While UK government trade secretary Patricia Hewitt said in televised comments on Thursday night – accompanied by Tony Woodley, general secretary of the Transport and General Workers Union – that the firm had called in the administrators, MG Rover reportedly quickly denied this was the case.

The car maker told the BBC it had merely asked PwC to advise on its position.

With a month to the UK general election, the fate of MG Rover looks like turning into a major political issue, the broadcaster noted.

A spokesman for the Department of Trade and Industry, told the BBC that MG Rover chairman John Towers had phoned Ms Hewitt and “confirmed that the board had decided to call in the receivers”.

Union official Woodley reportedly also confirmed that he too had been told by Towers that MG Rover had gone into administration.

“They [MG Rover] agreed the wording of the statement that was read out by Patricia Hewitt,” Woodley told the BBC.

Separately, Sky News reported that Shanghai Automotive Industry Corporation had said it pulled out of negotiations because grant aid had not been forthcoming.

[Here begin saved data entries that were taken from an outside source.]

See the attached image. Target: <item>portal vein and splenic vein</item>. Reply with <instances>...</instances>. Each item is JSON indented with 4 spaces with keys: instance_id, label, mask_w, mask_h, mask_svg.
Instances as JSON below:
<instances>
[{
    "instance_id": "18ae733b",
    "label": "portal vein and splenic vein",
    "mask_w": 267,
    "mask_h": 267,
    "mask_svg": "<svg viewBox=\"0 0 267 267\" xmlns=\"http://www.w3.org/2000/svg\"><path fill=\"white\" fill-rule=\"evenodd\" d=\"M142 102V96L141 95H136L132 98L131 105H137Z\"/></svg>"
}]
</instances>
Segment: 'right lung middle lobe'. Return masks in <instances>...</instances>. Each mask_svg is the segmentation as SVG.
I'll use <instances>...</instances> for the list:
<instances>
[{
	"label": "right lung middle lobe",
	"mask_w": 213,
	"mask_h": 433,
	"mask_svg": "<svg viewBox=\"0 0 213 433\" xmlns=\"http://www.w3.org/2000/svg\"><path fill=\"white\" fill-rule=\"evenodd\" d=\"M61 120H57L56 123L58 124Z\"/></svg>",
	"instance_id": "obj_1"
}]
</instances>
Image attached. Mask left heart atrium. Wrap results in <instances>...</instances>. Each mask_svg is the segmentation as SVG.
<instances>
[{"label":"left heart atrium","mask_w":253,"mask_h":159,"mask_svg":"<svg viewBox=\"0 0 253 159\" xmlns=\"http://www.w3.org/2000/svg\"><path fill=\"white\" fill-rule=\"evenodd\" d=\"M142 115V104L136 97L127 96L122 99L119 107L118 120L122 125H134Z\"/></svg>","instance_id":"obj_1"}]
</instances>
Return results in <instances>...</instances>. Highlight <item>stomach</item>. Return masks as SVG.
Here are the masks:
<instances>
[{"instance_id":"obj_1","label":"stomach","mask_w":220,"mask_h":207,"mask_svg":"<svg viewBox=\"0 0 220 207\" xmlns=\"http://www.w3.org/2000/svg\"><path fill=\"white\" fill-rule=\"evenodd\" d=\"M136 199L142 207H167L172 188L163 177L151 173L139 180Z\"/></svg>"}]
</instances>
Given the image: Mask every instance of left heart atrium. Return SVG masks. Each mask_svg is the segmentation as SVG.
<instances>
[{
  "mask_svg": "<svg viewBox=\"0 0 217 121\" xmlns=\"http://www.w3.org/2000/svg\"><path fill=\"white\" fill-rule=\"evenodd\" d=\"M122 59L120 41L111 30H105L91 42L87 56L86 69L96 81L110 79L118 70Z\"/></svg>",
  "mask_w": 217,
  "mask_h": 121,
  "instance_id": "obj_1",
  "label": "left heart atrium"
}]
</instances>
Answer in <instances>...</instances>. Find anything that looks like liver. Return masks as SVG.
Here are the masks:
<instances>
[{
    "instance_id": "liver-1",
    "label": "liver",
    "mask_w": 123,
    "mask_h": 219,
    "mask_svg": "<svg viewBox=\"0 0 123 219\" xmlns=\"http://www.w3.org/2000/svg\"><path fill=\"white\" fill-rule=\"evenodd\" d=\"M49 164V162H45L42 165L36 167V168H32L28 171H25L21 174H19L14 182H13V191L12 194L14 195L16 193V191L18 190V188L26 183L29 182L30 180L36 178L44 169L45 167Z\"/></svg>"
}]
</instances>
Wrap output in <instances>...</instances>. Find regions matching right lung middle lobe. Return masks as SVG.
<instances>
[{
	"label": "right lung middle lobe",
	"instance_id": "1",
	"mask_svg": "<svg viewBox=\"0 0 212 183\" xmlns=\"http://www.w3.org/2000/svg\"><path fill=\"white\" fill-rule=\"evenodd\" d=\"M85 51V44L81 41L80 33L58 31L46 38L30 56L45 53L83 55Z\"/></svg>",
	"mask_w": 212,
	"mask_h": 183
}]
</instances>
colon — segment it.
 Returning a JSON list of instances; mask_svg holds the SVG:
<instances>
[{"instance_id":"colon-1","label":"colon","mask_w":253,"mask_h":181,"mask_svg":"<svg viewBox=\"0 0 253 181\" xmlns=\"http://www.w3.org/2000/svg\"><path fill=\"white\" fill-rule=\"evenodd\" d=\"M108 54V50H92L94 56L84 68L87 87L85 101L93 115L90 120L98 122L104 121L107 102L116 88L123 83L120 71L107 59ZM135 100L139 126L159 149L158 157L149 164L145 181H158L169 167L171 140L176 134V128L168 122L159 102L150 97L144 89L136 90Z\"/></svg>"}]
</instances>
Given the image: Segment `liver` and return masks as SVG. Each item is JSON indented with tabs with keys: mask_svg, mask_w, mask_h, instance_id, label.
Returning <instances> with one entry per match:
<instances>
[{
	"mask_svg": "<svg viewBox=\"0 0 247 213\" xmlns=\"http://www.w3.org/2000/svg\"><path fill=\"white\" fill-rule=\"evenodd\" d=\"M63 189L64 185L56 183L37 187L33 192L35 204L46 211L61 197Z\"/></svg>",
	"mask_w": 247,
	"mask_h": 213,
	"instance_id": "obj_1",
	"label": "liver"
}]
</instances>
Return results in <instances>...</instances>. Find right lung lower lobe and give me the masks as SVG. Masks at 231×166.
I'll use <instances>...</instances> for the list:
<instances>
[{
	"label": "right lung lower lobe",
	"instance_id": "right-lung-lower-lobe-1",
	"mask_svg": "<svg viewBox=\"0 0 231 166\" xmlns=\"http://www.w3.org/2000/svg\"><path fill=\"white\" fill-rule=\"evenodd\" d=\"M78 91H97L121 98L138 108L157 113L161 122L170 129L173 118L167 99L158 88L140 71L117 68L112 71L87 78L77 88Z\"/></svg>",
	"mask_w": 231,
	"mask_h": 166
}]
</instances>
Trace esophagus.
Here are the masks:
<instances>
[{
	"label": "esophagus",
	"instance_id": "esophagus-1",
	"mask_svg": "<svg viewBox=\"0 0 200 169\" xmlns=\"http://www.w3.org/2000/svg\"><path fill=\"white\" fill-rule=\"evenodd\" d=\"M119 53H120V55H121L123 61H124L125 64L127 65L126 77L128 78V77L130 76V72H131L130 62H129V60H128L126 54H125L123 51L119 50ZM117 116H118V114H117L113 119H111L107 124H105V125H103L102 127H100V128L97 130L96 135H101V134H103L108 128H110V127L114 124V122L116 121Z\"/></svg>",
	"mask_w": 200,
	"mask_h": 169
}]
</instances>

It quoted Hewitt as saying: “SAIC made it clear that they were not confident about the future solvency of MG Rover, and therefore there was no reasonable prospect of a deal. The government stood ready to issue bridging finance of over £100 million to help, but without a deal there was no possibility of a bridging loan.”

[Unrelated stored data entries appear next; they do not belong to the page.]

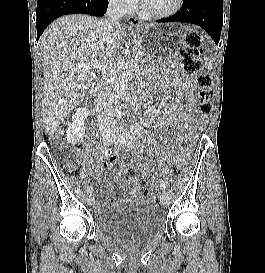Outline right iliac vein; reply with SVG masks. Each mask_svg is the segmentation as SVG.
I'll return each mask as SVG.
<instances>
[{
    "label": "right iliac vein",
    "instance_id": "obj_1",
    "mask_svg": "<svg viewBox=\"0 0 265 273\" xmlns=\"http://www.w3.org/2000/svg\"><path fill=\"white\" fill-rule=\"evenodd\" d=\"M114 140H115V137H113L111 134H109L108 136H106L104 142H105V144H110V143L114 142ZM87 204L89 206H92L94 204V197L93 196L88 197Z\"/></svg>",
    "mask_w": 265,
    "mask_h": 273
}]
</instances>
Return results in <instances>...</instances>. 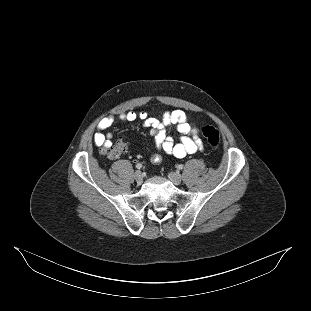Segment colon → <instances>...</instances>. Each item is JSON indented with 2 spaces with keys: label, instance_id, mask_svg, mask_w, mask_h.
Returning <instances> with one entry per match:
<instances>
[{
  "label": "colon",
  "instance_id": "colon-1",
  "mask_svg": "<svg viewBox=\"0 0 311 311\" xmlns=\"http://www.w3.org/2000/svg\"><path fill=\"white\" fill-rule=\"evenodd\" d=\"M203 137L208 144L217 148L220 144V132L217 128L210 125H205L201 128ZM128 143L125 138L118 139L114 144L108 145L102 149V153L109 159H115L121 156L127 149Z\"/></svg>",
  "mask_w": 311,
  "mask_h": 311
}]
</instances>
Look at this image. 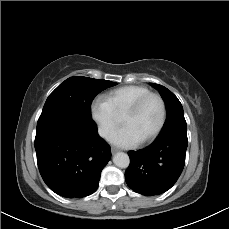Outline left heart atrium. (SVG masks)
<instances>
[{"label": "left heart atrium", "instance_id": "39dd6f15", "mask_svg": "<svg viewBox=\"0 0 229 229\" xmlns=\"http://www.w3.org/2000/svg\"><path fill=\"white\" fill-rule=\"evenodd\" d=\"M141 140V138L134 137L127 128L123 127L116 133L111 142L120 147L131 148L139 144Z\"/></svg>", "mask_w": 229, "mask_h": 229}]
</instances>
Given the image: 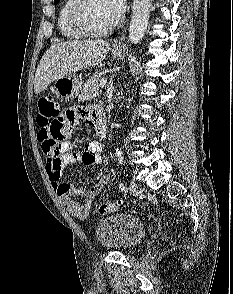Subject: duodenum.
Returning a JSON list of instances; mask_svg holds the SVG:
<instances>
[{
    "instance_id": "duodenum-1",
    "label": "duodenum",
    "mask_w": 233,
    "mask_h": 294,
    "mask_svg": "<svg viewBox=\"0 0 233 294\" xmlns=\"http://www.w3.org/2000/svg\"><path fill=\"white\" fill-rule=\"evenodd\" d=\"M96 133L100 138L106 135L105 117L100 109L96 110Z\"/></svg>"
}]
</instances>
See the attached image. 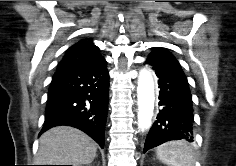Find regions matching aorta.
I'll return each mask as SVG.
<instances>
[{
    "label": "aorta",
    "instance_id": "obj_1",
    "mask_svg": "<svg viewBox=\"0 0 236 166\" xmlns=\"http://www.w3.org/2000/svg\"><path fill=\"white\" fill-rule=\"evenodd\" d=\"M138 126L144 131L150 128L153 117L155 91L152 74L147 69H142L138 77Z\"/></svg>",
    "mask_w": 236,
    "mask_h": 166
}]
</instances>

Hewitt reportedly added:: “All parties have agreed that we must now give our full support to the workers and their families, and the suppliers and communities affected.”

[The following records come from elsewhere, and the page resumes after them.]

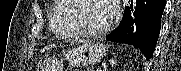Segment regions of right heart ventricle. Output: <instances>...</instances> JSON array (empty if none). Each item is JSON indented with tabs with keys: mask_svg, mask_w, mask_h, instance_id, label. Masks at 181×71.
Returning <instances> with one entry per match:
<instances>
[{
	"mask_svg": "<svg viewBox=\"0 0 181 71\" xmlns=\"http://www.w3.org/2000/svg\"><path fill=\"white\" fill-rule=\"evenodd\" d=\"M72 8L69 0H57L49 14L51 31L62 38H78L79 34L72 26Z\"/></svg>",
	"mask_w": 181,
	"mask_h": 71,
	"instance_id": "right-heart-ventricle-1",
	"label": "right heart ventricle"
}]
</instances>
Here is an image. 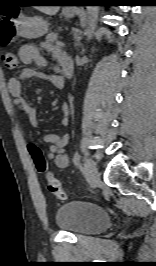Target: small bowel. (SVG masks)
I'll return each instance as SVG.
<instances>
[{
  "instance_id": "1",
  "label": "small bowel",
  "mask_w": 156,
  "mask_h": 266,
  "mask_svg": "<svg viewBox=\"0 0 156 266\" xmlns=\"http://www.w3.org/2000/svg\"><path fill=\"white\" fill-rule=\"evenodd\" d=\"M53 56L58 60L59 65L62 67V61L67 58L66 55L53 50ZM19 57L21 61L25 64H37L40 66H46L47 62L41 55L39 49L32 44H25L19 48ZM42 77L49 79L56 87L60 88L63 86V80L58 75L46 76L43 73L37 72L31 67H26L21 70V72L10 79L8 84V89L13 97L14 105L27 115L28 122L37 127L39 122L37 119V114L34 108H32L26 101L23 94V82L27 80H33L34 78ZM63 118L61 124L67 127L70 123V113L67 105L62 106ZM46 143L50 144L49 150L47 152V158L53 160L58 168H66L69 164V157L66 153V146L69 143L70 137L68 134L59 136L57 134H46L43 137Z\"/></svg>"
}]
</instances>
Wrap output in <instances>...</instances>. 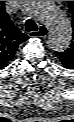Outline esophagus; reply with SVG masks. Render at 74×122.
I'll return each mask as SVG.
<instances>
[{
    "mask_svg": "<svg viewBox=\"0 0 74 122\" xmlns=\"http://www.w3.org/2000/svg\"><path fill=\"white\" fill-rule=\"evenodd\" d=\"M31 37H45L48 34V28L44 25H40L37 31H31Z\"/></svg>",
    "mask_w": 74,
    "mask_h": 122,
    "instance_id": "1",
    "label": "esophagus"
}]
</instances>
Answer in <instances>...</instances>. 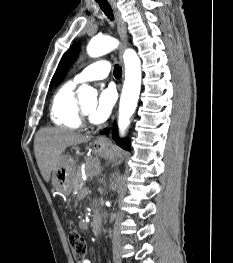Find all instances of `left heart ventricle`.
I'll return each mask as SVG.
<instances>
[{
    "instance_id": "1",
    "label": "left heart ventricle",
    "mask_w": 233,
    "mask_h": 263,
    "mask_svg": "<svg viewBox=\"0 0 233 263\" xmlns=\"http://www.w3.org/2000/svg\"><path fill=\"white\" fill-rule=\"evenodd\" d=\"M93 108H94V103H89L83 106V109L87 114H90Z\"/></svg>"
}]
</instances>
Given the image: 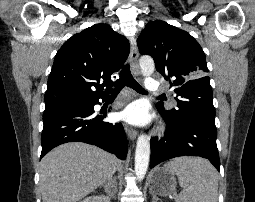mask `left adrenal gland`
Returning <instances> with one entry per match:
<instances>
[{
	"label": "left adrenal gland",
	"mask_w": 255,
	"mask_h": 202,
	"mask_svg": "<svg viewBox=\"0 0 255 202\" xmlns=\"http://www.w3.org/2000/svg\"><path fill=\"white\" fill-rule=\"evenodd\" d=\"M157 201H158V198L156 196H153L152 202H157Z\"/></svg>",
	"instance_id": "left-adrenal-gland-1"
}]
</instances>
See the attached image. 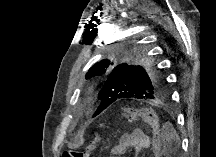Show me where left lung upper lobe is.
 Masks as SVG:
<instances>
[{
  "label": "left lung upper lobe",
  "instance_id": "1",
  "mask_svg": "<svg viewBox=\"0 0 216 157\" xmlns=\"http://www.w3.org/2000/svg\"><path fill=\"white\" fill-rule=\"evenodd\" d=\"M127 44V39H118ZM108 59L94 64L85 78L105 77L99 92L101 103L124 99L155 100L167 95V82L158 68L150 64L140 48L108 49Z\"/></svg>",
  "mask_w": 216,
  "mask_h": 157
}]
</instances>
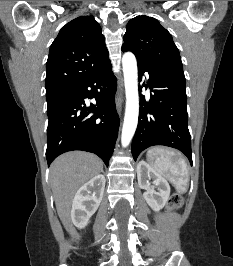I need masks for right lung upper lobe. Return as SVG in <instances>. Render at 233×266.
<instances>
[{
    "mask_svg": "<svg viewBox=\"0 0 233 266\" xmlns=\"http://www.w3.org/2000/svg\"><path fill=\"white\" fill-rule=\"evenodd\" d=\"M110 63L101 27L94 17L67 23L53 41L47 60L46 93L68 91Z\"/></svg>",
    "mask_w": 233,
    "mask_h": 266,
    "instance_id": "obj_1",
    "label": "right lung upper lobe"
}]
</instances>
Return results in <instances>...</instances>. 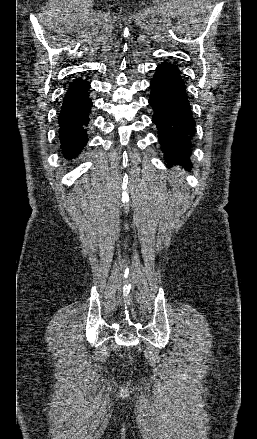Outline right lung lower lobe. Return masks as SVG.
Returning a JSON list of instances; mask_svg holds the SVG:
<instances>
[{
	"mask_svg": "<svg viewBox=\"0 0 257 439\" xmlns=\"http://www.w3.org/2000/svg\"><path fill=\"white\" fill-rule=\"evenodd\" d=\"M90 84L76 79L66 92L59 115V138L62 153L67 159L76 157L86 146L87 126L92 102L88 91Z\"/></svg>",
	"mask_w": 257,
	"mask_h": 439,
	"instance_id": "1",
	"label": "right lung lower lobe"
}]
</instances>
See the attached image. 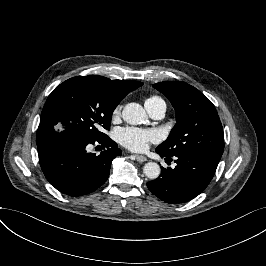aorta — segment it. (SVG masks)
I'll return each instance as SVG.
<instances>
[{"mask_svg": "<svg viewBox=\"0 0 266 266\" xmlns=\"http://www.w3.org/2000/svg\"><path fill=\"white\" fill-rule=\"evenodd\" d=\"M123 120L131 125L147 123L148 116L144 108L138 103L127 104L122 111ZM143 173L151 180L159 177L161 173L160 166L155 162H148L143 167Z\"/></svg>", "mask_w": 266, "mask_h": 266, "instance_id": "1", "label": "aorta"}]
</instances>
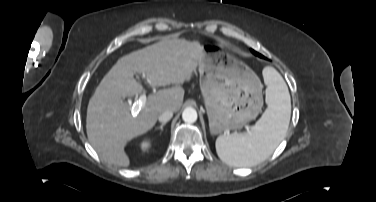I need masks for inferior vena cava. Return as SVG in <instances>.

Sky News said she promised the government and unions would pull out all the stops to try to secure future car manufacturing at Longbridge.

Its “substantial support package” would include a task force led by the chairman of Advantage West Midlands – further details will be announced on Friday, Sky News added.

Around 6,000 jobs are directly affected at MG Rover’s Longbridge plant near Birmingham and estimates suggest at least 20,000 supplier posts in surrounding areas are also threatened.

On Wednesday, MG Rover denied that China’s Shanghai Automotive (SAIC) had pulled out of talks over a joint venture.

Earlier in the day, industry sources close to the negotiations had told just-auto that SAIC had pulled out of the talks and that the withdrawal was being interpreted as final rather than temporary.

The move followed growing concern on the Chinese side at the precarious state of MG Rover’s finances.

At lunchtime on Thursday, MG Rover was reported to have suspended production at Longbridge due to a shortage of components – suppliers stopped shipments to the company because of the uncertainty surrounding its future.

Around 8pm on Thursday, the BBC reported that MG Rover had said it faced imminent collapse unless the UK government gave it the £100 million ($US187 million) bridging loan – the broadcaster said the warning came as talks with SAIC on a rescue deal – in which the loan was a key point – appeared close to failure.

“If the bridging loan is not offered to us by the government, we’re facing the tragic closure of Longbridge,” Peter Beale, the vice chairman of MG Rover’s parent company, Phoenix Venture Holdings, told the BBC.

“We need just £100 million to see us through the next couple of weeks,” he reportedly added.

The company’s situation was “looking very, very desperate” without the loan, the BBC said.

That early evening report noted that MG Rover risked being forced into administration if the talks with Shanghai Automotive failed.